The House and Senate each have Finance Committees who work on the budget. But 70% of the legislature does not sit on a Finance Committee. In order to bring more legislators into the budget process, there are budget subcommittees for every department in the state (Resources, Education, etc.) that dig deeper than the full Finance Committee can do with limited time.
The job of these subcommittees is to do a detailed analysis of each department. Every legislator sits on one or more budget subcommittees. These meetings are where the real, detailed work on the budget gets done - or should get done. Each subcommittee then forwards their recommendations on to the Finance Committees, which usually accepts their recommendations.
So the work of the subcommittees is absolutely critical to the process because its design forced us to look at the budgets as closely as possible. Unfortunately, the process has become broken. I’ll use my experience on the Department of Revenue Finance Subcommittee as an example.
This Department oversees the Permanent Fund, with about $50 billion in assets; the Tax Division, which is responsible for collecting billions in revenue; the Retirement Board, which manages tens of billions in retirement funds; Natural Gas Commercialization; the state Treasury Division; Child Support; the Alaska Housing Finance Corporation, and more. It’s one of the most important departments in state government, with a $397.5 million budget.
In the business world, especially in tough economic times, accountants would get together with executives and pore over expenditures to look for efficiencies. They would go line by line through the entire budget. They would question every single expenditure to see if it made sense, or could be done more efficiently.

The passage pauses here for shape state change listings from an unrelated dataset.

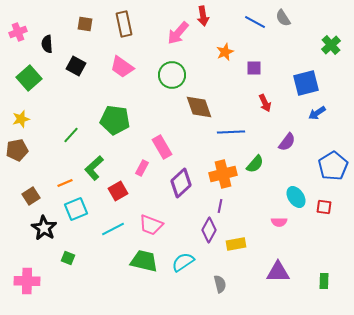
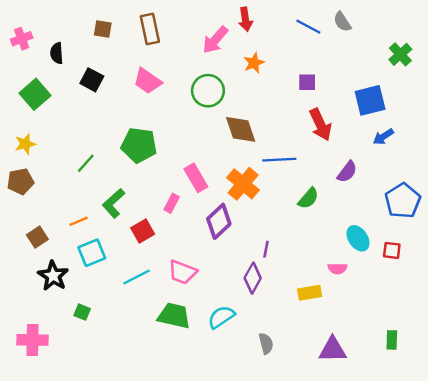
orange star: (225, 52) -> (254, 63), moved
red arrow: (265, 103) -> (320, 125), size x1.5
orange cross: (223, 174) -> (243, 184), moved, turned -36
yellow rectangle: (236, 244) -> (310, 293), moved
purple triangle: (278, 272) -> (333, 350), moved

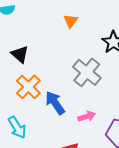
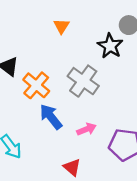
orange cross: (28, 87) -> (36, 85), moved

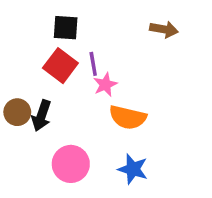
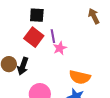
brown arrow: (164, 29) -> (94, 16), turned -126
orange semicircle: (128, 117) -> (80, 77), moved

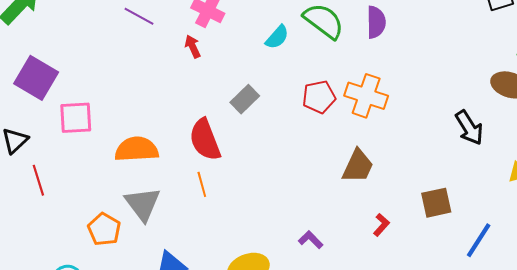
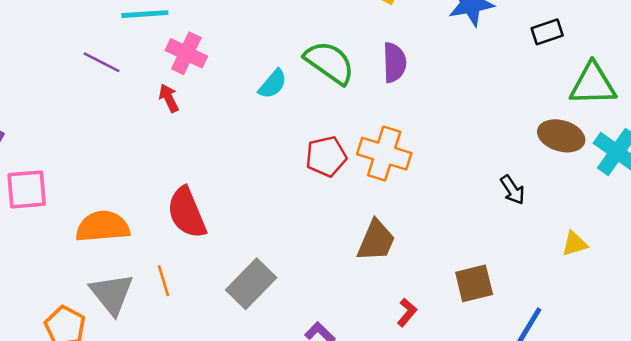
gray rectangle: (245, 99) -> (251, 284), moved, size x1.4
black arrow: (469, 128) -> (512, 190), size x0.7
orange line: (202, 184) -> (164, 281), moved

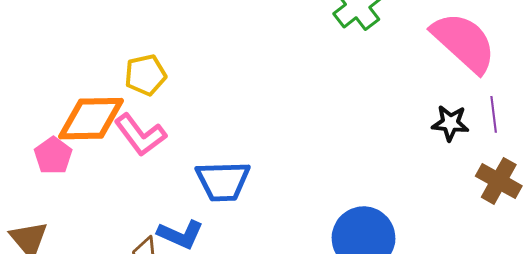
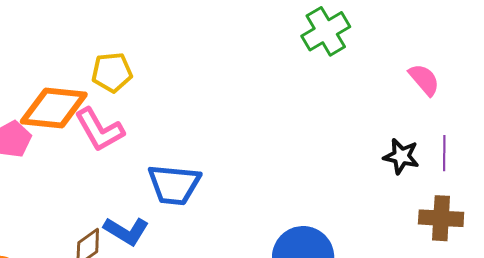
pink semicircle: (464, 42) -> (424, 80), size x0.5
brown cross: (499, 181) -> (441, 218), turned -33

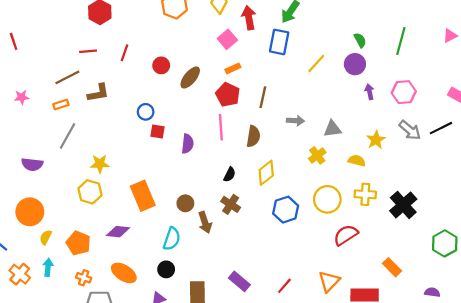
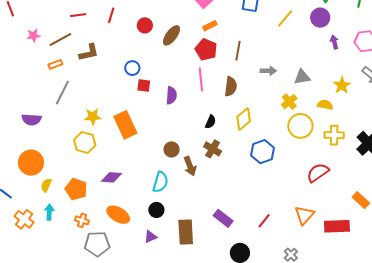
pink star: (22, 97) -> (33, 36), moved
orange rectangle: (143, 196) -> (125, 125), moved
yellow circle: (327, 199) -> (300, 126), moved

In our budget subcommittee, we had one “overview” lasting about 80 minutes, followed by a 10 minute “close out” to approve the recommendations and move it to the Finance Committee. Sadly, the only reason the “close out” even lasted a full 10 minutes was because I took time to object to moving the budget.
With only 1.5 hours invested in the process, I didn’t think we had spent enough time trying to find efficiencies. You can watch what I had to say here.
So, as is my right as a committee member, I objected and
suggested we should spend more time going through this Department’s budget. Since only the Chair of the subcommittee was there at the meeting, and several members were missing, there were not enough votes to move the budget. So the Chair called in the Co-Chair of Finance, Sen. Pete Kelly to break the tie – even though Sen. Kelly is not a member of the subcommittee.
We can do so much better
Last year we were promised that budget subcommittees would meet regularly between legislative sessions to go through the budgets in detail. It never happened.
At the start of this session, the House and Senate Democrats suggested a “Ways & Means” Committee that could spend the needed time combing through the budget. This idea was rejected.
Democrats then proposed a non-partisan Caucus of the Whole, so that we could have Republicans and Democrats working together to pass a responsible budget. Also rejected.
Instead, the Senate Majority is still wasting huge amounts of time on unconstitutional legislation – like trying to figure out how to ban people they don’t agree with from volunteering in schools – all while skipping over important discussions on multi-million dollar departmental budgets.
By the way - my reward for trying to save the State a little (or maybe even a lot) of money? After the vote was taken and the budget was moved out of committee, Senator Pete Kelly made a veiled threat to kick me off the subcommittee.
These tough times require us all to work together, not steam roll over those who have ideas the Majority doesn’t want to hear. As session moves forward, I will continue to fight for an efficient budget developed through an open and transparent public process. Alaskans deserve nothing less.